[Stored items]
##########
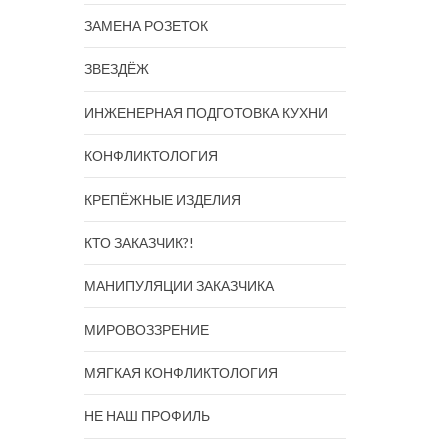
ЗАМЕНА РОЗЕТОК
ЗВЕЗДЁЖ
ИНЖЕНЕРНАЯ ПОДГОТОВКА КУХНИ
КОНФЛИКТОЛОГИЯ
КРЕПЁЖНЫЕ ИЗДЕЛИЯ
КТО ЗАКАЗЧИК?!
МАНИПУЛЯЦИИ ЗАКАЗЧИКА
МИРОВОЗЗРЕНИЕ
МЯГКАЯ КОНФЛИКТОЛОГИЯ
НЕ НАШ ПРОФИЛЬ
##########
▶ **WORK TO COMPLETE**:
Each line in the entries above that includes the string "КОНФЛИКТОЛОГИЯ" adds to the count; state that count only.

▶ **TASK RESPONSE**:
2